Twenty-one students from Embry-Riddle’s Daytona Beach Campus in Florida worked on the payloads of two high-altitude experiments for months prior to the flights on November 2017 at Ellington Airport in Houston.
“This was an opportunity rarely given to undergraduates at other schools, to work first-hand with NASA engineers to conduct research for real-world applications,” says Gangadharan, mechanical engineering professor and principal investigator.
Collecting Data at 50,000 Feet
Aerospace engineering student Ankit Rukhaiyar led the research team as they constructed a test bed for their experiments that could withstand the 60-degrees-below-zero temperatures in an unpressurized cargo area when the WB-57 was flying above 60,000 feet on the four-hour flights. They were supported by Llanos, a spaceflight operations professor, and NASA mentors in Houston Kerry Lee and Jacob French.
“ADS-B equipment had never been tested at the altitudes we were flying,” Rukhaiyar says. “We requested specific flight paths during the WB-57’s analog suborbital flights to map the proposed ground-based ADS-B transceivers along the Gulf of Mexico, where subsonic and supersonic flights from at least two proposed spaceports would enter already busy flight corridors.”
Flight data were collected up to 50,000 feet. The information was shared with and confirmed by NASA’s Aircraft Operations group — the mission pilot, Tom Parent, is an Embry-Riddle alumnus — and has been integrated into the university’s Suborbital Space Flight Simulator program.

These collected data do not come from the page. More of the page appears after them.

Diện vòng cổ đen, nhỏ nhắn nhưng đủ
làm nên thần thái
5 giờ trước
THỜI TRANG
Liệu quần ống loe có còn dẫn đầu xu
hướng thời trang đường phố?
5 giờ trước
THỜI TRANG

“Seeing these students from different degree programs in the Colleges of Aviation, Engineering, and Arts and Sciences come together as a team was inspiring,” Llanos says. “The students also overcame major setbacks with the construction of their payloads once they arrived at the NASA facility. It gives us confidence knowing that when challenging research opportunities are offered, our students will be ready.”